Naval Career
Ushakov was born in 1745 in the village of Burnakovo, in the Moscow Governorate, to a family of minor nobility; his father had served as a sergeant of the Preobrazhensky Regiment of the imperial guard. He entered the Imperial Russian Navy in 1761, served in the Baltic Fleet, and afterward transferred to the Don and Azov flotilla.

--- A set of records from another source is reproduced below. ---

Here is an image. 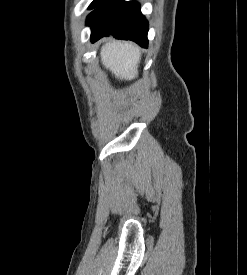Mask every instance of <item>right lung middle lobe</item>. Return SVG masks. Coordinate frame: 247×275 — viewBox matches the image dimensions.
<instances>
[{
	"label": "right lung middle lobe",
	"instance_id": "obj_1",
	"mask_svg": "<svg viewBox=\"0 0 247 275\" xmlns=\"http://www.w3.org/2000/svg\"><path fill=\"white\" fill-rule=\"evenodd\" d=\"M108 0H94L91 5L89 6V9H93L96 8L102 4H104L105 2H107Z\"/></svg>",
	"mask_w": 247,
	"mask_h": 275
}]
</instances>
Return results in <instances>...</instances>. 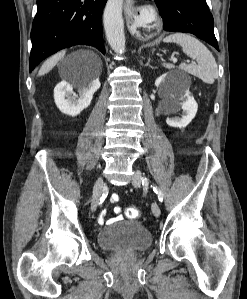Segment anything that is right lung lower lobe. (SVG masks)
<instances>
[{"mask_svg": "<svg viewBox=\"0 0 247 299\" xmlns=\"http://www.w3.org/2000/svg\"><path fill=\"white\" fill-rule=\"evenodd\" d=\"M107 0H37L30 72L51 54L74 45H91L105 54L101 15Z\"/></svg>", "mask_w": 247, "mask_h": 299, "instance_id": "98d812e1", "label": "right lung lower lobe"}]
</instances>
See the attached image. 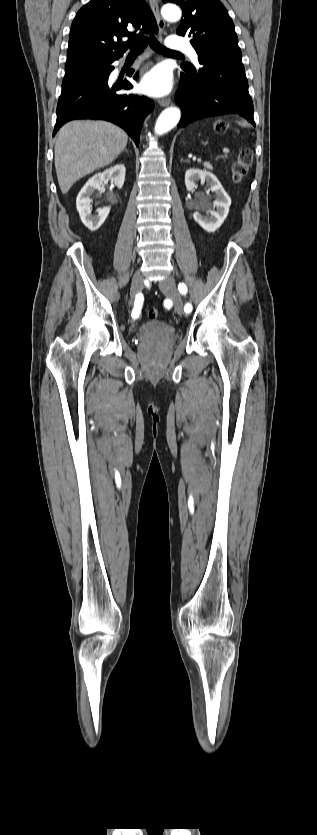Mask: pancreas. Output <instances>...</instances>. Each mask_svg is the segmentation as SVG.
<instances>
[{"mask_svg":"<svg viewBox=\"0 0 317 835\" xmlns=\"http://www.w3.org/2000/svg\"><path fill=\"white\" fill-rule=\"evenodd\" d=\"M204 167H205V168H207V169H210V170H212V169H213V166H212L210 163H208V162H205V163H204Z\"/></svg>","mask_w":317,"mask_h":835,"instance_id":"obj_1","label":"pancreas"}]
</instances>
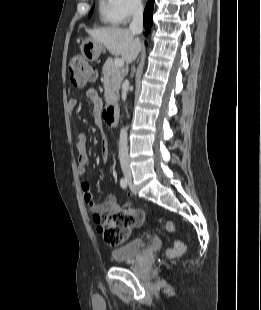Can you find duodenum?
<instances>
[{
    "instance_id": "obj_1",
    "label": "duodenum",
    "mask_w": 261,
    "mask_h": 310,
    "mask_svg": "<svg viewBox=\"0 0 261 310\" xmlns=\"http://www.w3.org/2000/svg\"><path fill=\"white\" fill-rule=\"evenodd\" d=\"M118 107L114 104L109 105L103 112V119L109 126H114L117 122Z\"/></svg>"
}]
</instances>
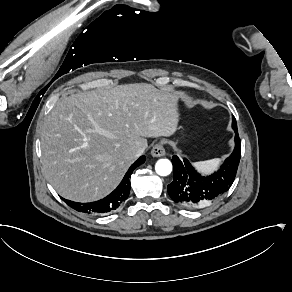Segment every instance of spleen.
Instances as JSON below:
<instances>
[{
    "label": "spleen",
    "instance_id": "spleen-1",
    "mask_svg": "<svg viewBox=\"0 0 292 292\" xmlns=\"http://www.w3.org/2000/svg\"><path fill=\"white\" fill-rule=\"evenodd\" d=\"M219 162V159H209L204 161H199L195 163L197 167H199L201 170L211 171L214 169Z\"/></svg>",
    "mask_w": 292,
    "mask_h": 292
}]
</instances>
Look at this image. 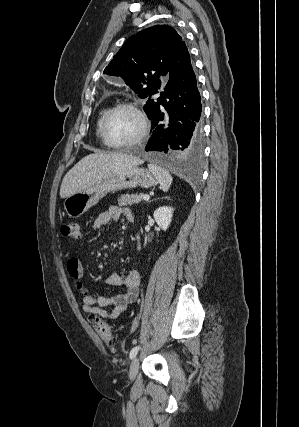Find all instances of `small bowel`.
I'll list each match as a JSON object with an SVG mask.
<instances>
[{"label":"small bowel","mask_w":299,"mask_h":427,"mask_svg":"<svg viewBox=\"0 0 299 427\" xmlns=\"http://www.w3.org/2000/svg\"><path fill=\"white\" fill-rule=\"evenodd\" d=\"M128 221L133 218L132 212L125 207L111 206L107 211L98 215L94 221L93 228L98 230L110 222L118 221L121 217ZM69 276L76 282L78 289L83 291L82 309L91 317L99 316L105 319L115 320L126 311L129 304L136 301L140 285V273L137 270H131L126 275L110 274L107 278L108 284L116 287H123L124 292L113 296L95 297L82 288L81 280L84 276V266L80 259L71 258L67 263ZM112 307L108 311L105 308Z\"/></svg>","instance_id":"obj_1"}]
</instances>
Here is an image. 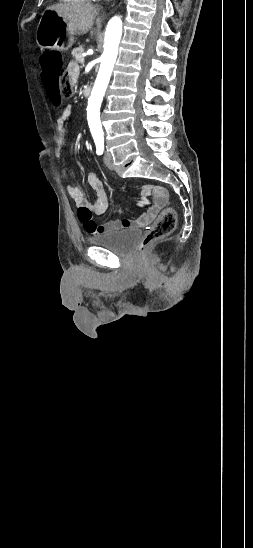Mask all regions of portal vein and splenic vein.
<instances>
[{"mask_svg":"<svg viewBox=\"0 0 253 548\" xmlns=\"http://www.w3.org/2000/svg\"><path fill=\"white\" fill-rule=\"evenodd\" d=\"M79 62H80V63H84V58H83V57L80 58Z\"/></svg>","mask_w":253,"mask_h":548,"instance_id":"obj_1","label":"portal vein and splenic vein"}]
</instances>
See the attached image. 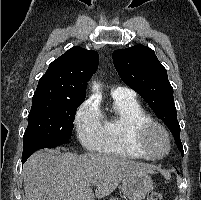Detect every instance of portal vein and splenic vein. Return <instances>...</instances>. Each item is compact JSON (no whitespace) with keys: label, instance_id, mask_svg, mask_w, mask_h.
<instances>
[{"label":"portal vein and splenic vein","instance_id":"18ae733b","mask_svg":"<svg viewBox=\"0 0 201 200\" xmlns=\"http://www.w3.org/2000/svg\"><path fill=\"white\" fill-rule=\"evenodd\" d=\"M97 184V182L96 181H92V185H96Z\"/></svg>","mask_w":201,"mask_h":200}]
</instances>
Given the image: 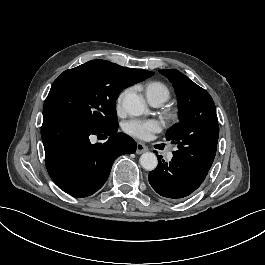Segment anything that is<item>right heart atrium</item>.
Returning a JSON list of instances; mask_svg holds the SVG:
<instances>
[{
    "instance_id": "obj_1",
    "label": "right heart atrium",
    "mask_w": 265,
    "mask_h": 265,
    "mask_svg": "<svg viewBox=\"0 0 265 265\" xmlns=\"http://www.w3.org/2000/svg\"><path fill=\"white\" fill-rule=\"evenodd\" d=\"M116 116H117V118H119V119H124V118H126V116H127V111H126V109H124V108H119V109H117V111H116Z\"/></svg>"
}]
</instances>
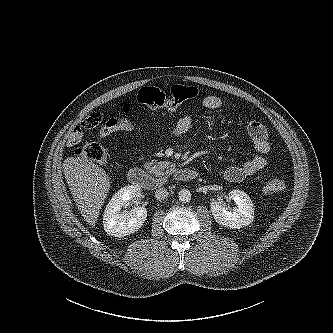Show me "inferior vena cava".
<instances>
[{"instance_id": "602c4592", "label": "inferior vena cava", "mask_w": 333, "mask_h": 333, "mask_svg": "<svg viewBox=\"0 0 333 333\" xmlns=\"http://www.w3.org/2000/svg\"><path fill=\"white\" fill-rule=\"evenodd\" d=\"M169 195V192L165 188H159L155 192V198L159 201L166 199Z\"/></svg>"}]
</instances>
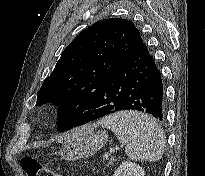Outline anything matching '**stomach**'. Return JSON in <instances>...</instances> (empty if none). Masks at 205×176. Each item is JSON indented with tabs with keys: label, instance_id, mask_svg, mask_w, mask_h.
I'll return each mask as SVG.
<instances>
[{
	"label": "stomach",
	"instance_id": "1",
	"mask_svg": "<svg viewBox=\"0 0 205 176\" xmlns=\"http://www.w3.org/2000/svg\"><path fill=\"white\" fill-rule=\"evenodd\" d=\"M85 128L78 136L65 142L60 150L62 159L76 160L90 157L106 144L108 139L106 132L95 131V124Z\"/></svg>",
	"mask_w": 205,
	"mask_h": 176
}]
</instances>
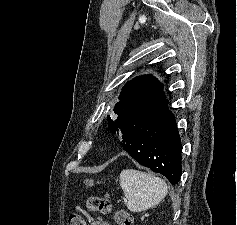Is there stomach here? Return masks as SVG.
Here are the masks:
<instances>
[{
    "mask_svg": "<svg viewBox=\"0 0 237 225\" xmlns=\"http://www.w3.org/2000/svg\"><path fill=\"white\" fill-rule=\"evenodd\" d=\"M93 180H87L86 181V185H88V186H93Z\"/></svg>",
    "mask_w": 237,
    "mask_h": 225,
    "instance_id": "0dacf381",
    "label": "stomach"
}]
</instances>
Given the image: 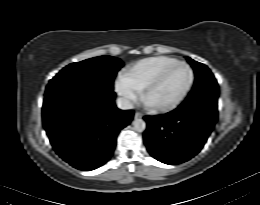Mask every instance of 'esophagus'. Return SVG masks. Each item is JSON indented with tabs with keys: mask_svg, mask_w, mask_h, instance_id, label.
<instances>
[{
	"mask_svg": "<svg viewBox=\"0 0 260 205\" xmlns=\"http://www.w3.org/2000/svg\"><path fill=\"white\" fill-rule=\"evenodd\" d=\"M143 117V114L142 113H140V112H135V114H134V118L135 119H139V118H142Z\"/></svg>",
	"mask_w": 260,
	"mask_h": 205,
	"instance_id": "esophagus-1",
	"label": "esophagus"
}]
</instances>
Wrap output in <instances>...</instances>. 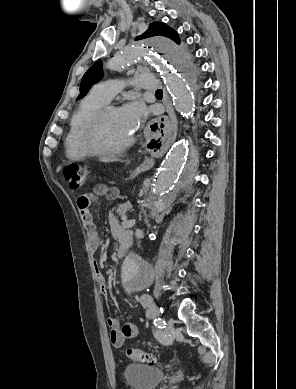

In the Russo-Turkish War of 1787-1792 he won a succession of victories over the Ottoman fleet, at Fidonisi in 1788 and at the Kerch Strait, Tendra, and Cape Kaliakra in 1790 and 1791. Promoted to full admiral in 1798, he commanded a combined Russian-Ottoman squadron in the Mediterranean during the war against France, taking the Ionian Islands, besieging and capturing Corfu, and blockading French positions in Italy. The tradition holds that in the course of forty-three naval engagements under his command he lost neither a battle nor a ship. He was noted for tactics of close engagement, concentration against enemy flagships, and the keeping of a reserve.
Piety and Later Life
Ushakov was remembered for his Christian piety in the midst of his naval service; while in the Mediterranean he visited Corfu to venerate the relics of Saint Spyridon and supported the Orthodox Christians there. Recalled to Russia in 1800, he resigned from service in 1807. He declined a militia command in 1812 but donated his savings to the war effort.
He settled near the Sanaksar Monastery in Mordovia, attending its services on Sundays and feast days and, during Lent, remaining in the monastery to fast with the monks. Beyond his gifts to the monastery, he frequently gave alms to the poor and needy. He died in 1817 at the age of seventy-two and was buried at the Sanaksar Monastery beside the church.
Glorification
After the Sanaksar Monastery was returned to the Russian Orthodox Church, his grave was rediscovered in 1994. He was glorified as a saint by the Russian Orthodox Church in the early twenty-first century, his local glorification in 2001 being followed by wider recognition in 2004, and he was named a patron of the Russian Navy. A reliquary fashioned in the shape of a ship was made to enshrine his relics.
He is to be distinguished from his relative Saint Theodore of Sanaksar (1719-1791), a monastic saint of the same family.